◆ Work required
Print out the data that follows exactly, character for character, apart from the pictures.

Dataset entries

--------------------------------------------------

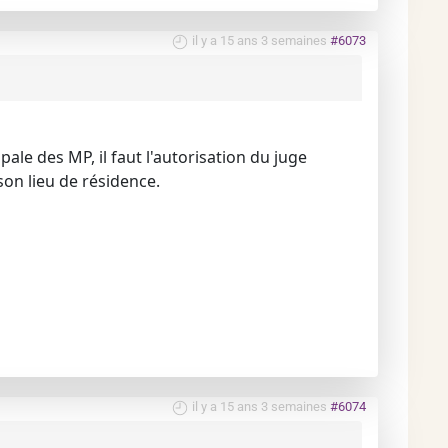
il y a 15 ans 3 semaines
#6073
ale des MP, il faut l'autorisation du juge
son lieu de résidence.
il y a 15 ans 3 semaines
#6074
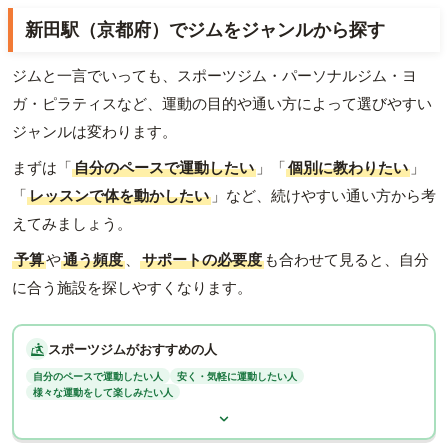
新田駅（京都府）でジムをジャンルから探す
ジムと一言でいっても、スポーツジム・パーソナルジム・ヨ
ガ・ピラティスなど、運動の目的や通い方によって選びやすい
ジャンルは変わります。
まずは「
自分のペースで運動したい
」「
個別に教わりたい
」
「
レッスンで体を動かしたい
」など、続けやすい通い方から考
えてみましょう。
予算
や
通う頻度
、
サポートの必要度
も合わせて見ると、自分
に合う施設を探しやすくなります。
スポーツジムがおすすめの人
自分のペースで運動したい人
安く・気軽に運動したい人
様々な運動をして楽しみたい人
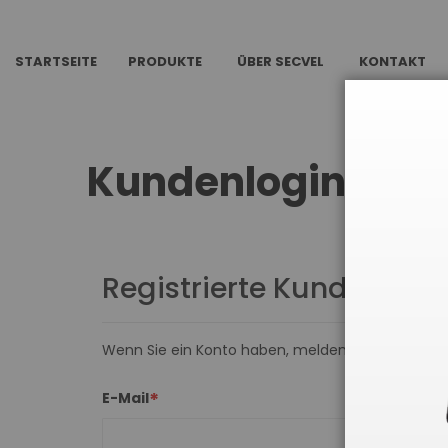
STARTSEITE
PRODUKTE
ÜBER SECVEL
KONTAKT
Kundenlogin
Registrierte Kunden
Wenn Sie ein Konto haben, melden Sie sich mit Ih
E-Mail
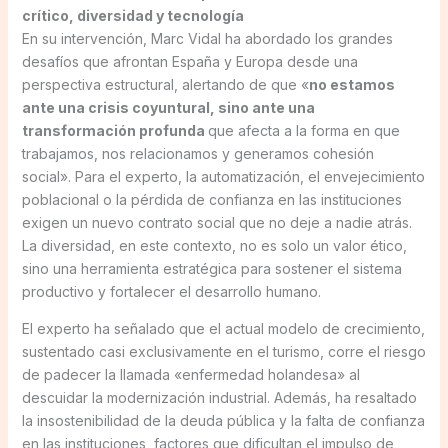
crítico, diversidad y tecnología
En su intervención, Marc Vidal ha abordado los grandes
desafíos que afrontan España y Europa desde una
perspectiva estructural, alertando de que «
no estamos
ante una crisis coyuntural, sino ante una
transformación profunda
que afecta a la forma en que
trabajamos, nos relacionamos y generamos cohesión
social». Para el experto, la automatización, el envejecimiento
poblacional o la pérdida de confianza en las instituciones
exigen un nuevo contrato social que no deje a nadie atrás.
La diversidad, en este contexto, no es solo un valor ético,
sino una herramienta estratégica para sostener el sistema
productivo y fortalecer el desarrollo humano.
El experto ha señalado que el actual modelo de crecimiento,
sustentado casi exclusivamente en el turismo, corre el riesgo
de padecer la llamada «enfermedad holandesa» al
descuidar la modernización industrial. Además, ha resaltado
la insostenibilidad de la deuda pública y la falta de confianza
en las instituciones, factores que dificultan el impulso de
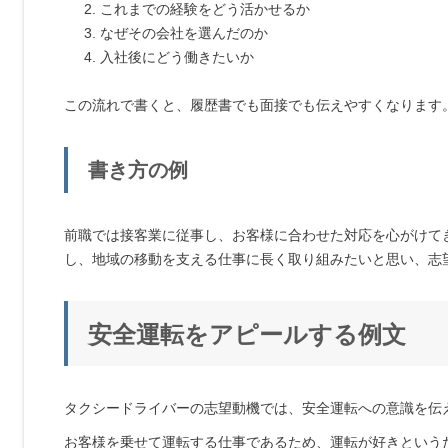
これまでの経験をどう活かせるか
なぜその会社を選んだのか
入社後にどう働きたいか
この流れで書くと、履歴書でも面接でも伝えやすくなります
書き方の例
前職では接客業に従事し、お客様に合わせた対応を心がけて
し、地域の移動を支える仕事に長く取り組みたいと思い、志
安全運転をアピールする例文
タクシードライバーの志望動機では、安全運転への意識を伝
お客様を乗せて運転する仕事であるため、運転が好きという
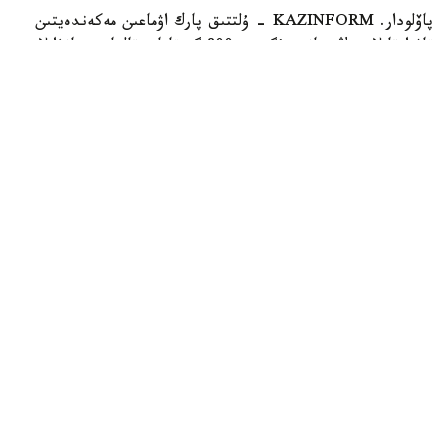
پاۆلودار. KAZINFORM - ۇلتتىق پارك اۋماعىن مەكەندەيتىن
تاۋ ارقارلارىنىڭ سانى بۇگىندە 800 گە تاياپ قالعان. جانۋارلار
قازاقستاننىڭ قىزىل كىتابىنا ەنگىزىلگەن.
Фото: Видеодан алынған кадр
باياناۋىلدىڭ اسقاق تاۋلارىندا ەركىن جۇرگەن ارقارلار ۆيدەوعا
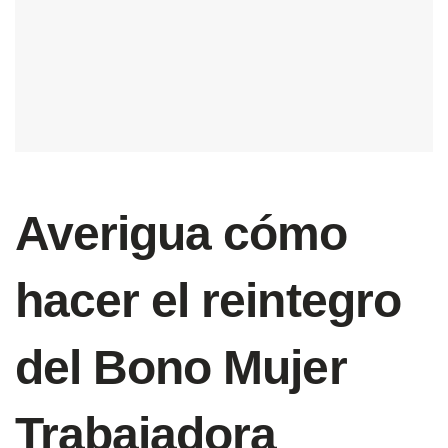
Averigua cómo
hacer el reintegro
del Bono Mujer
Trabajadora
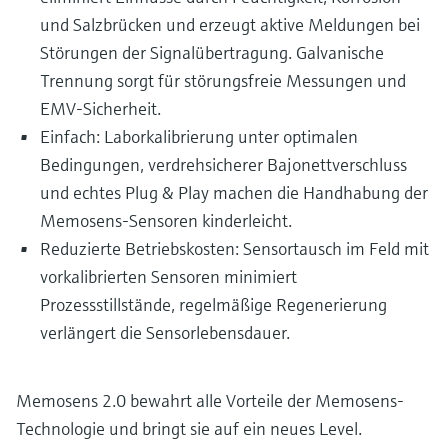
und Salzbrücken und erzeugt aktive Meldungen bei
Störungen der Signalübertragung. Galvanische
Trennung sorgt für störungsfreie Messungen und
EMV-Sicherheit.
Einfach: Laborkalibrierung unter optimalen
Bedingungen, verdrehsicherer Bajonettverschluss
und echtes Plug & Play machen die Handhabung der
Memosens-Sensoren kinderleicht.
Reduzierte Betriebskosten: Sensortausch im Feld mit
vorkalibrierten Sensoren minimiert
Prozessstillstände, regelmäßige Regenerierung
verlängert die Sensorlebensdauer.
Memosens 2.0 bewahrt alle Vorteile der Memosens-
Technologie und bringt sie auf ein neues Level.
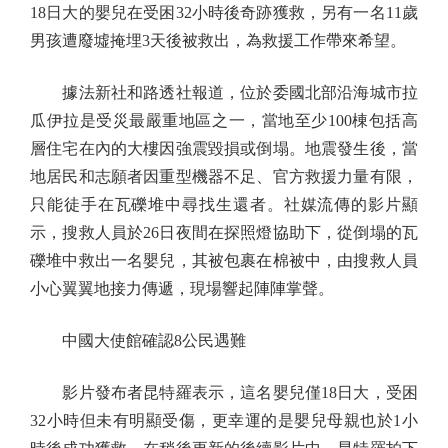
18日大的嬰兒在受困32小時後奇跡獲救，另有一名11歲
男孩遭廢墟掩埋3天後被救出，為救援工作帶來希望。
據法新社和路透社報道，位於委國北部沿海城市拉
瓜伊拉是受災最嚴重地區之一，當地至少100棟包括高
層住宅在內的大樓因強震毀損或倒塌。地震發生後，當
地居民和志願者因重型機器不足、官方救援力量有限，
只能徒手在瓦礫堆中尋找生還者。社媒流傳的影片顯
示，搜救人員於26日夜間在探照燈協助下，從倒塌的瓦
礫堆中救出一名嬰兒，其被包裹在棉被中，由搜救人員
小心翼翼地接力傳遞，現場響起陣陣掌聲。
中國大使館確認8公民遇難
影片發布者昆特羅表示，這名嬰兒僅18日大，受困
32小時但未有明顯受傷，更幸運的是嬰兒母親也於1小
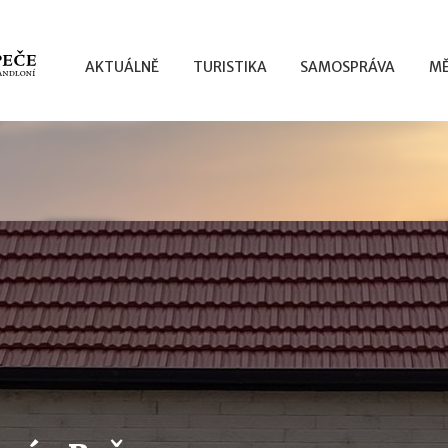
AKTUÁLNĚ
TURISTIKA
SAMOSPRÁVA
MĚ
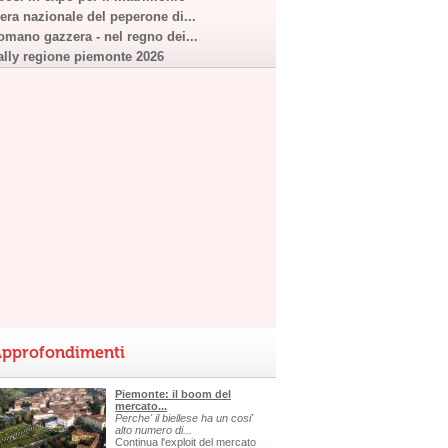
iera nazionale del peperone di...
omano gazzera - nel regno dei...
ally regione piemonte 2026
pprofondimenti
Piemonte: il boom del
mercato...
Perche' il biellese ha un cosi'
alto numero di...
Continua l'exploit del mercato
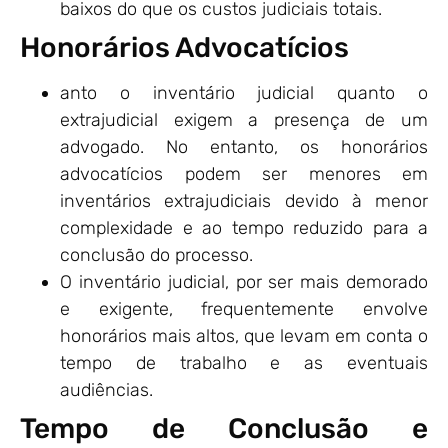
baixos do que os custos judiciais totais.
Honorários Advocatícios
anto o inventário judicial quanto o
extrajudicial exigem a presença de um
advogado. No entanto, os honorários
advocatícios podem ser menores em
inventários extrajudiciais devido à menor
complexidade e ao tempo reduzido para a
conclusão do processo.
O inventário judicial, por ser mais demorado
e exigente, frequentemente envolve
honorários mais altos, que levam em conta o
tempo de trabalho e as eventuais
audiências.
Tempo de Conclusão e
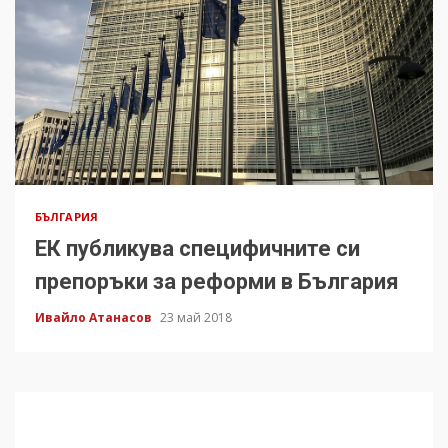
БЪЛГАРИЯ
ЕК публикува специфичните си
препоръки за реформи в България
Ивайло Атанасов
23 май 2018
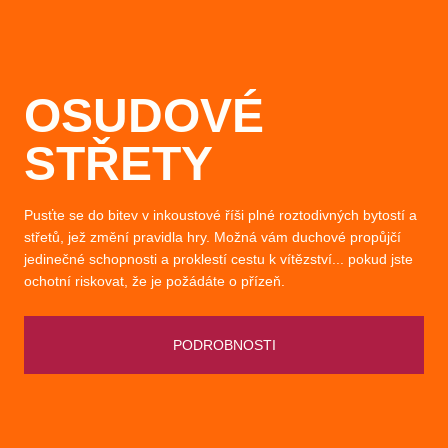
OSUDOVÉ
STŘETY
Pusťte se do bitev v inkoustové říši plné roztodivných bytostí a
střetů, jež změní pravidla hry. Možná vám duchové propůjčí
jedinečné schopnosti a proklestí cestu k vítězství... pokud jste
ochotní riskovat, že je požádáte o přízeň.
PODROBNOSTI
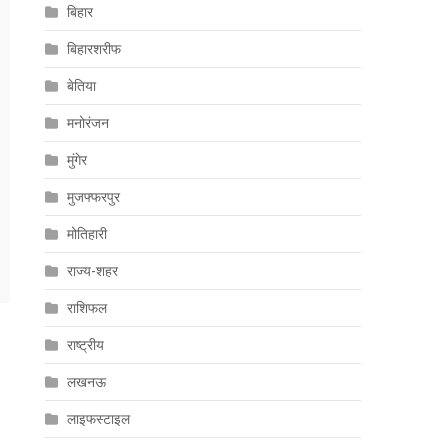
बिहार
बिहारशरीफ
बेतिया
मनोरंजन
मुंगेर
मुजफ्फरपुर
मोतिहारी
राज्य-शहर
राशिफल
राष्ट्रीय
लखनऊ
लाइफस्टाइल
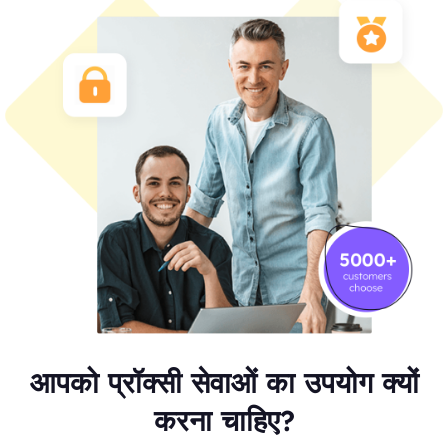
आपको प्रॉक्सी सेवाओं का उपयोग क्यों
करना चाहिए?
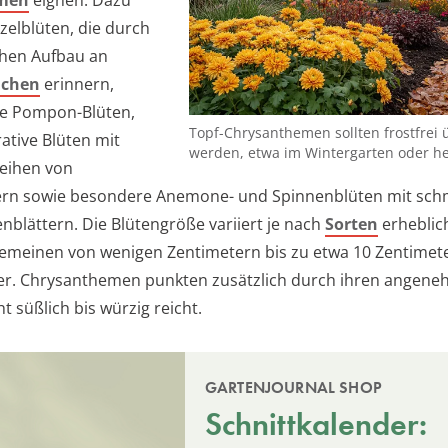
umen
eignen. Dazu
zelblüten, die durch
chen Aufbau an
chen
erinnern,
ge Pompon-Blüten,
Topf-Chrysanthemen sollten frostfrei 
ative Blüten mit
werden, etwa im Wintergarten oder hel
eihen von
tern sowie besondere Anemone- und Spinnenblüten mit sc
nblättern. Die Blütengröße variiert je nach
Sorten
erheblich
gemeinen von wenigen Zentimetern bis zu etwa 10 Zentimet
r. Chrysanthemen punkten zusätzlich durch ihren angene
ht süßlich bis würzig reicht.
GARTENJOURNAL SHOP
Schnittkalender:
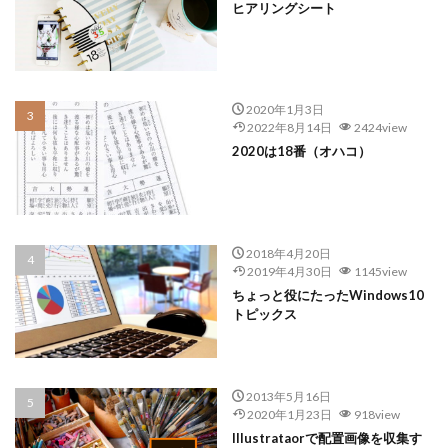
ヒアリングシート
2020年1月3日
2022年8月14日
2424view
2020は18番（オハコ）
2018年4月20日
2019年4月30日
1145view
ちょっと役にたったWindows10
トピックス
2013年5月16日
2020年1月23日
918view
Illustrataorで配置画像を収集す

--------------------------------------------------

◆ Result
il y a 15 ans 3 semaines
#6073
ale des MP, il faut l'autorisation du juge
son lieu de résidence.
il y a 15 ans 3 semaines
#6074
新田駅（京都府）でジムをジャンルから探す
ジムと一言でいっても、スポーツジム・パーソナルジム・ヨ
ガ・ピラティスなど、運動の目的や通い方によって選びやすい
ジャンルは変わります。
まずは「
自分のペースで運動したい
」「
個別に教わりたい
」
「
レッスンで体を動かしたい
」など、続けやすい通い方から考
えてみましょう。
予算
や
通う頻度
、
サポートの必要度
も合わせて見ると、自分
に合う施設を探しやすくなります。
スポーツジムがおすすめの人
自分のペースで運動したい人
安く・気軽に運動したい人
様々な運動をして楽しみたい人
STARTSEITE
PRODUKTE
ÜBER SECVEL
KONTAKT
Kundenlogin
Registrierte Kunden
Wenn Sie ein Konto haben, melden Sie sich mit Ih
E-Mail
crítico, diversidad y tecnología
En su intervención, Marc Vidal ha abordado los grandes
desafíos que afrontan España y Europa desde una
perspectiva estructural, alertando de que «
no estamos
ante una crisis coyuntural, sino ante una
transformación profunda
que afecta a la forma en que
trabajamos, nos relacionamos y generamos cohesión
social». Para el experto, la automatización, el envejecimiento
poblacional o la pérdida de confianza en las instituciones
exigen un nuevo contrato social que no deje a nadie atrás.
La diversidad, en este contexto, no es solo un valor ético,
sino una herramienta estratégica para sostener el sistema
productivo y fortalecer el desarrollo humano.
El experto ha señalado que el actual modelo de crecimiento,
sustentado casi exclusivamente en el turismo, corre el riesgo
de padecer la llamada «enfermedad holandesa» al
descuidar la modernización industrial. Además, ha resaltado
la insostenibilidad de la deuda pública y la falta de confianza
en las instituciones, factores que dificultan el impulso de
これまでの経験をどう活かせるか
なぜその会社を選んだのか
入社後にどう働きたいか
この流れで書くと、履歴書でも面接でも伝えやすくなります
書き方の例
前職では接客業に従事し、お客様に合わせた対応を心がけて
し、地域の移動を支える仕事に長く取り組みたいと思い、志
安全運転をアピールする例文
タクシードライバーの志望動機では、安全運転への意識を伝
お客様を乗せて運転する仕事であるため、運転が好きという
پاۆلودار. KAZINFORM - ۇلتتىق پارك اۋماعىن مەكەندەيتىن
تاۋ ارقارلارىنىڭ سانى بۇگىندە 800 گە تاياپ قالعان. جانۋارلار
قازاقستاننىڭ قىزىل كىتابىنا ەنگىزىلگەن.
Фото: Видеодан алынған кадр
باياناۋىلدىڭ اسقاق تاۋلارىندا ەركىن جۇرگەن ارقارلار ۆيدەوعا
Averigua cómo
hacer el reintegro
del Bono Mujer
Trabajadora
und Salzbrücken und erzeugt aktive Meldungen bei
Störungen der Signalübertragung. Galvanische
Trennung sorgt für störungsfreie Messungen und
EMV-Sicherheit.
Einfach: Laborkalibrierung unter optimalen
Bedingungen, verdrehsicherer Bajonettverschluss
und echtes Plug & Play machen die Handhabung der
Memosens-Sensoren kinderleicht.
Reduzierte Betriebskosten: Sensortausch im Feld mit
vorkalibrierten Sensoren minimiert
Prozessstillstände, regelmäßige Regenerierung
verlängert die Sensorlebensdauer.
Memosens 2.0 bewahrt alle Vorteile der Memosens-
Technologie und bringt sie auf ein neues Level.
18日大的嬰兒在受困32小時後奇跡獲救，另有一名11歲
男孩遭廢墟掩埋3天後被救出，為救援工作帶來希望。
據法新社和路透社報道，位於委國北部沿海城市拉
瓜伊拉是受災最嚴重地區之一，當地至少100棟包括高
層住宅在內的大樓因強震毀損或倒塌。地震發生後，當
地居民和志願者因重型機器不足、官方救援力量有限，
只能徒手在瓦礫堆中尋找生還者。社媒流傳的影片顯
示，搜救人員於26日夜間在探照燈協助下，從倒塌的瓦
礫堆中救出一名嬰兒，其被包裹在棉被中，由搜救人員
小心翼翼地接力傳遞，現場響起陣陣掌聲。
中國大使館確認8公民遇難
影片發布者昆特羅表示，這名嬰兒僅18日大，受困
32小時但未有明顯受傷，更幸運的是嬰兒母親也於1小
AKTUÁLNĚ
TURISTIKA
SAMOSPRÁVA
MĚ
iera nazionale del peperone di...
omano gazzera - nel regno dei...
ally regione piemonte 2026
pprofondimenti
Piemonte: il boom del
mercato...
Perche' il biellese ha un cosi'
alto numero di...
Continua l'exploit del mercato
baixos do que os custos judiciais totais.
Honorários Advocatícios
anto o inventário judicial quanto o
extrajudicial exigem a presença de um
advogado. No entanto, os honorários
advocatícios podem ser menores em
inventários extrajudiciais devido à menor
complexidade e ao tempo reduzido para a
conclusão do processo.
O inventário judicial, por ser mais demorado
e exigente, frequentemente envolve
honorários mais altos, que levam em conta o
tempo de trabalho e as eventuais
audiências.
Tempo de Conclusão e
БЪЛГАРИЯ
ЕК публикува специфичните си
препоръки за реформи в България
Ивайло Атанасов
23 май 2018
OSUDOVÉ
STŘETY
Pusťte se do bitev v inkoustové říši plné roztodivných bytostí a
střetů, jež změní pravidla hry. Možná vám duchové propůjčí
jedinečné schopnosti a proklestí cestu k vítězství... pokud jste
ochotní riskovat, že je požádáte o přízeň.
PODROBNOSTI
बिहार
बिहारशरीफ
बेतिया
मनोरंजन
मुंगेर
मुजफ्फरपुर
मोतिहारी
राज्य-शहर
राशिफल
राष्ट्रीय
लखनऊ
लाइफस्टाइल
आपको प्रॉक्सी सेवाओं का उपयोग क्यों
करना चाहिए?
umen
eignen. Dazu
zelblüten, die durch
chen Aufbau an
chen
erinnern,
ge Pompon-Blüten,
Topf-Chrysanthemen sollten frostfrei 
ative Blüten mit
werden, etwa im Wintergarten oder hel
eihen von
tern sowie besondere Anemone- und Spinnenblüten mit sc
nblättern. Die Blütengröße variiert je nach
Sorten
erheblich
gemeinen von wenigen Zentimetern bis zu etwa 10 Zentimet
r. Chrysanthemen punkten zusätzlich durch ihren angene
ht süßlich bis würzig reicht.
GARTENJOURNAL SHOP
Schnittkalender:
ヒアリングシート
2020年1月3日
2022年8月14日
2424view
2020は18番（オハコ）
2018年4月20日
2019年4月30日
1145view
ちょっと役にたったWindows10
トピックス
2013年5月16日
2020年1月23日
918view
Illustrataorで配置画像を収集す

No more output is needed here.